Dr. Kinzel works closely with a small number of expert anaesthetists to optimise the pain relief and recovery after the surgery. The anaesthetist for your surgery will depend on which day your surgery is scheduled. The anaesthetist will usually contact you to discuss your anaesthetic beforehand. You should ask them to provide you with a quotation for their services.
Tooth decay and mouth infections can be a cause of infection in joint replacement. It is very important you talk to your dentist to address abscess and tooth decay prior to having surgery, as infections in the mouth can cause infections in other parts of the body. Even years after you have surgery, it is important to ensure you are vigilant about dealing with decay in your mouth, or any small infections on other parts of your body. Please take to your dentist, a copy of the current advice from the Arthroplasty Society of Australia, which outlines recommendations for mouth care after joint replacement surgery.

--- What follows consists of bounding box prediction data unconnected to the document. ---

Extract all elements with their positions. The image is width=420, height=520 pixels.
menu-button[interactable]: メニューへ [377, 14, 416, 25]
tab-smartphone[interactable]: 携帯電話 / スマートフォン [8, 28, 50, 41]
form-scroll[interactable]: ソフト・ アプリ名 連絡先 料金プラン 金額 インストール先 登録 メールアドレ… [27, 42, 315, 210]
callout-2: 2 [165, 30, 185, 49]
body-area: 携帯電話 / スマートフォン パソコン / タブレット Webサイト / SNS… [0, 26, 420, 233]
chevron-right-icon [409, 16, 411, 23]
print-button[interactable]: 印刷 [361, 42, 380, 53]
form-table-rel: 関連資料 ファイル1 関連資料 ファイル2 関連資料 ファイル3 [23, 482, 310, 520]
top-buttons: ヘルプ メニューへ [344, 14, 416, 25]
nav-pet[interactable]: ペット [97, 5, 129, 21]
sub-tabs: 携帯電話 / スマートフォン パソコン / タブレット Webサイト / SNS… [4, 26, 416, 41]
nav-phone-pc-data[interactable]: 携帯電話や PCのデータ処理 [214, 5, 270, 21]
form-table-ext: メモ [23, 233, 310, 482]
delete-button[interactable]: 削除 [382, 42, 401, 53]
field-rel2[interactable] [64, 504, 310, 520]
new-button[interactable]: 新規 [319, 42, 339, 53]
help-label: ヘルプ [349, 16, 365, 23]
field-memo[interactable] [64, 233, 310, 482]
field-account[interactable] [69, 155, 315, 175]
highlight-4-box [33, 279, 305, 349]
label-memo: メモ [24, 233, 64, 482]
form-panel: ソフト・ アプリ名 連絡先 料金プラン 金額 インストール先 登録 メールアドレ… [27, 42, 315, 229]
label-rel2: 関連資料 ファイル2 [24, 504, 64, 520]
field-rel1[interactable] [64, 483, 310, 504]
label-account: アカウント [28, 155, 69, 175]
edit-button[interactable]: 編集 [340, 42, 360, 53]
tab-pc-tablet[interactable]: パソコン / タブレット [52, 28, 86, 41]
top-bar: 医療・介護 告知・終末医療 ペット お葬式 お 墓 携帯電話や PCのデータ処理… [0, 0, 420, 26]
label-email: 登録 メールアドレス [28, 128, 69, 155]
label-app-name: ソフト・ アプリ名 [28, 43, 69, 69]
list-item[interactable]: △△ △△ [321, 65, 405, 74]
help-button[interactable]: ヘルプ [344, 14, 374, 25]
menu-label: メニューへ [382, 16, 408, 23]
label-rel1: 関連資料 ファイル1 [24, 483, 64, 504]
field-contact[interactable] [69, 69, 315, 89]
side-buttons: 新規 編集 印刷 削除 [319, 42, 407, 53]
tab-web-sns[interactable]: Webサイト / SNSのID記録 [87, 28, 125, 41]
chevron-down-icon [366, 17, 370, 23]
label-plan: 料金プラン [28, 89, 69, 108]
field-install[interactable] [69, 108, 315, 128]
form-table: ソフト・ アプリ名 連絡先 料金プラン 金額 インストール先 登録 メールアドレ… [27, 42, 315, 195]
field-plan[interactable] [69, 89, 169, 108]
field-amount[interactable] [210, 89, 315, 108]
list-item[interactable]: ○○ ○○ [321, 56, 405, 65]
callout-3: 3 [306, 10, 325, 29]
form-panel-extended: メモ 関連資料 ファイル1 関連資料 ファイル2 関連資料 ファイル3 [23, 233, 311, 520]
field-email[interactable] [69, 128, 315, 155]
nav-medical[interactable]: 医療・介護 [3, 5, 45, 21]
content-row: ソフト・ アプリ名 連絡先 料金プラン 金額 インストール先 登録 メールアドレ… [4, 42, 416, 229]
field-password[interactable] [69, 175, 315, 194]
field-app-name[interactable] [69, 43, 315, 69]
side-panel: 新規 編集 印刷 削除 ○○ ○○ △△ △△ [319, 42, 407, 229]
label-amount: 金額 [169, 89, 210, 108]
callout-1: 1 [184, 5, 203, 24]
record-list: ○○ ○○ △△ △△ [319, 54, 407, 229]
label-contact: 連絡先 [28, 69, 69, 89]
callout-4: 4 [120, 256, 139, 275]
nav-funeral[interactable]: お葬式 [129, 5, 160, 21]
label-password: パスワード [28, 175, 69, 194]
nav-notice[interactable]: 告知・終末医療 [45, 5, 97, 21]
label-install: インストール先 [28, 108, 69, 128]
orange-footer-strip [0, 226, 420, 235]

You will need to have a chest x-ray, ECG and blood tests done prior to surgery. These are standard tests for all patients. These are usually done 2 weeks prior to your pre-admission appointment. These investigations can be done at hospital or at a pathology location that is convenient for you. The results are required for your pre-admission appointment. Results need to be back in time for your pre-admission appointment.
Pre-Admission Clinic at Mater Hospital
The hospital will contact you a few weeks prior to your surgery to make an appointment for you at the pre-admission clinic. At this appointment, you will be fully assessed and given all the information you need about your hospital stay and procedure.
A general practitioner can be present at your pre-admission appointment if it is necessary.
Test results from your chest x-ray, ECG and blood pathology will be discussed with you and your anaesthetist may come see you at the pre-admission appointment.
The day before your admission to hospital
A nurse from the pre-admission clinic will contact you after 4pm, the day prior to your surgery. The nurse will inform you what time you need to arrive at the hospital, and will give you instructions on when to begin fasting (nil by mouth).
Managing your medications
Prior to your surgery, we will discuss your medications with you. You will be given important instructions about what you should and should not take prior to surgery. Please do not hesitate to contact our office if you are unsure about these instructions. Also, some patients with complex medical conditions will need appointments with other medical specialists to ensure that it is safe to proceed with surgery. We will let you know if this is something you need to do.
About the Operating Room
Very frequently, Dr. Kinzel uses two operating rooms, with a separate clinical team in each room. They function sequentially, which means that after one operation is finished, Dr Kinzel may start the next operation in the other operating room. This allows adequate time after an operation for the room to be cleared and set-up for the next patient.